IMF: more growth in the world with Biden. And in Italy? It depends on the vaccinations

by time news

The International Monetary Fund is preparing to raise its forecasts of growth of the global economy in 2021 and 2022, thanks to the recent fiscal stimulus in the United States and the increase in vaccinations against Covid-19. This was stated by the director of the IMF, Kristalina Georgieva. The Fund predicted in January that global economic output would grow by 5,5% in 2021, after a estimated contraction of 3.5% last year due to the coronavirus pandemic. In the meantime, however, the US Congress has approved further $ 1.9 trillion of fiscal stimulus and administration Biden ha raised the target vaccination of the population against Covid-19.

“This allows for an upward revision of our global forecasts for this year and 2022,” Georgieva pointed out. The new estimates will be published next week in the IMF’s periodic update on the world economy.
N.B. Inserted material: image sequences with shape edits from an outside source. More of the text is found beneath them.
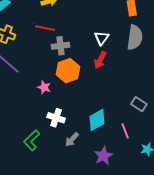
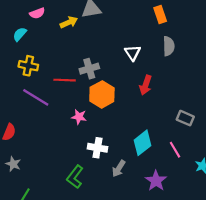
red line: (45, 28) -> (65, 80), moved
gray semicircle: (135, 37) -> (169, 46), size x0.7
red arrow: (100, 60) -> (146, 85), moved

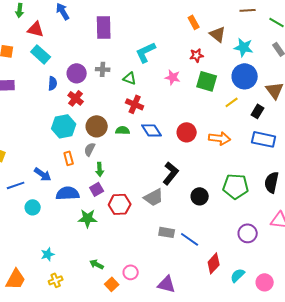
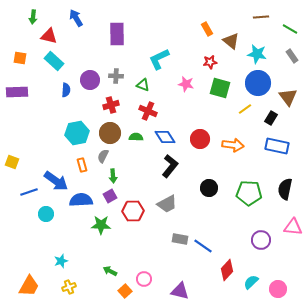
red cross: (76, 98) -> (111, 105), moved, turned 35
black L-shape: (171, 173) -> (170, 166), moved
blue arrow: (43, 174) -> (56, 181), size x1.4
black circle: (200, 196) -> (209, 188), moved

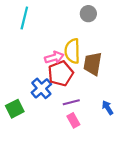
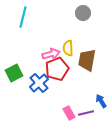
yellow semicircle: (72, 51) -> (68, 48), size x0.7
purple line: (71, 102) -> (86, 113), moved
green square: (15, 109) -> (14, 73), moved

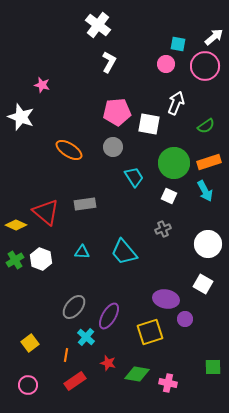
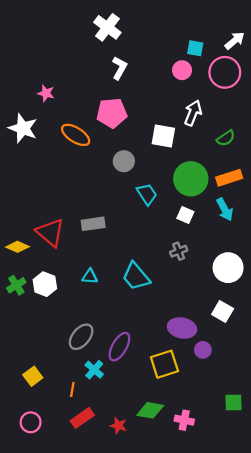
pink pentagon: (117, 112) -> (112, 113), moved
orange ellipse: (69, 150) -> (76, 135), moved
red star: (108, 363) -> (118, 426), moved

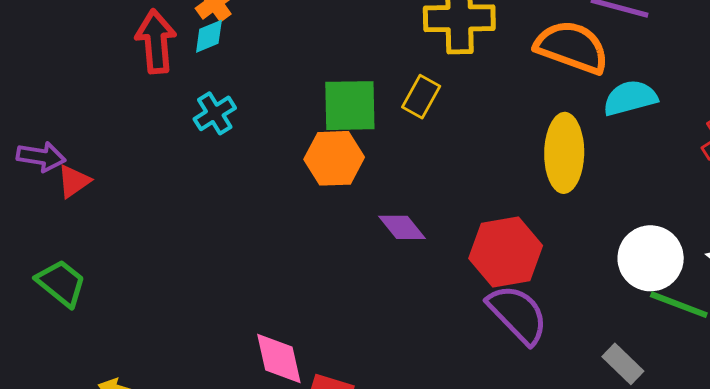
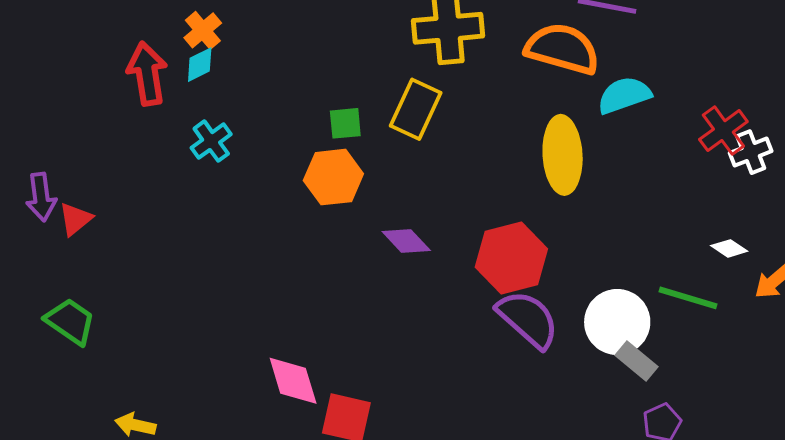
yellow rectangle: (421, 97) -> (416, 109), size x1.4
green square: (350, 106) -> (345, 123), size x0.6
purple arrow: (41, 157) -> (41, 197), turned 78
white circle: (651, 258) -> (617, 322), moved

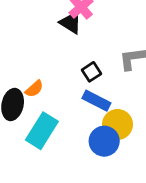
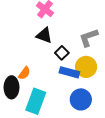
black triangle: (71, 23) -> (44, 35), moved
yellow circle: (118, 124) -> (86, 67), moved

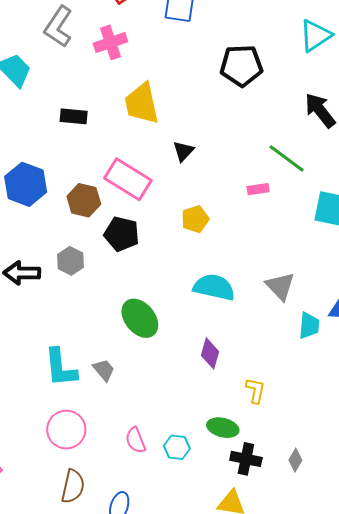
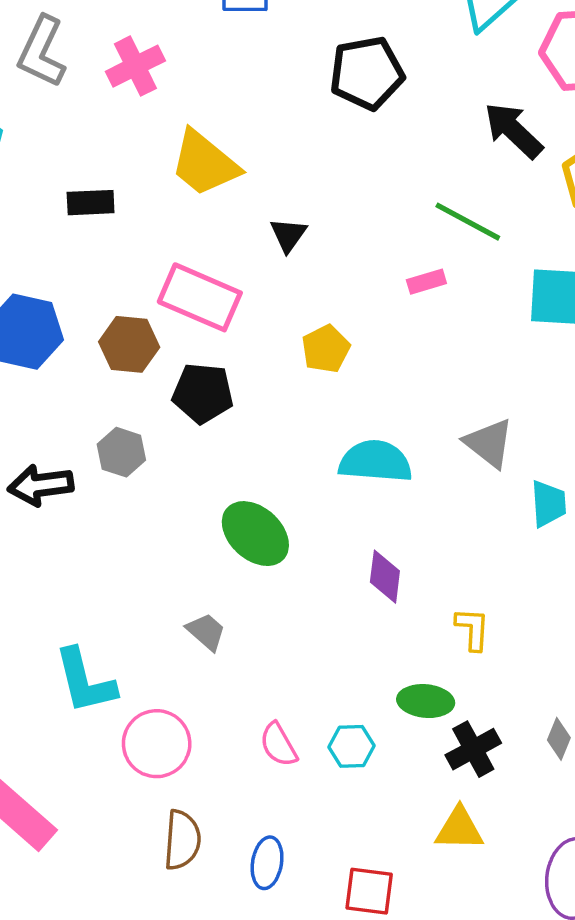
yellow trapezoid: (142, 104) -> (205, 163), turned -30
cyan L-shape: (61, 368) -> (85, 681), moved
black cross: (246, 459) -> (473, 749), turned -32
Despite the improvement in the global outlook, Georgieva however stressed that there is one growing divergence between rich countries that are rapidly vaccinating their populations against Covid-19 and poorer ones who don’t have the resources to do it.

“They already have one more limited fiscal firepower to fight the crisis “, Georgieva pointed out, “and many are highly exposed to hard-hit sectors, such as tourism.” Georgieva then urged policymakers to closely monitor financial sector risks, “including overvaluation of assets”. In addition, for the IMF director general, faster US growth “could cause interest rates to rise rapidly”, which in turn could limit the flow of money and credit through the economy and attract capital from poorer nations. “This would entail major challenges especially for middle-income countries with large external financing needs and high debt levels. Many of these countries will need more support. ”

By restricting the focus on our country, for the Fund, “Italy’s political response to the pandemic has generally been effective in mitigating the impact of the health crisis on the population and the economy “but now it must aselect the vaccination campaign. “The pace of vaccinations should be accelerated and support measures should be phased out gradually as the health crisis recedes and economic recovery”. In Italy, the economic stimulus to support activities in difficulty, “will be necessary even after the end of the health crisis to limit the scars of the labor market, social capital and to build a greener, smarter and fairer economy”, warns the Fund.

As for the economic trend, iItaly’s GDP could grow by around 4.25% in 2021, with a weak start followed by an acceleration in the last part of the year. However – the IMF specifies – the prospects for the Italian economy they depend on the progress of the pandemic and support policies. The growing number of licensed vaccines and ongoing immunization will allow for an exit from the pandemic, although emerging mutations could cause setbacks.

The timing and form of the economic recovery therefore remain uncertain. Despite the very strong rebound in the third quarter of 2020 and production returned to close to pre-Covid levels, GDP fell by almost 9% in 2020, with the hospitality, tourism and transport sectors among the most affected. Italy needs to come up with a credible plan for a significant debt decline. “The spending needed to tackle the pandemic shock and ensure recovery should be accompanied by a credible plan to anchor a significant, albeit gradual, reduction in debt once the recovery is in place”.

As regards the banking sector, the Fund warns Italy that the authorities should plan “timely and targeted actions to address individual banks in difficulty. The quality of bank loans should weaken once temporary political support expires” , but “maintaining the flow of credit to businesses with good prospects is essential to sustain recovery”. According to the Fund, “after the expiry of the current European restrictions, the supervisory decisions on a case-by-case basis on the authorization of the payment of dividends would avoid penalizing the banks with greater capital and generation of profits, preserving the capital in the weaker banks”.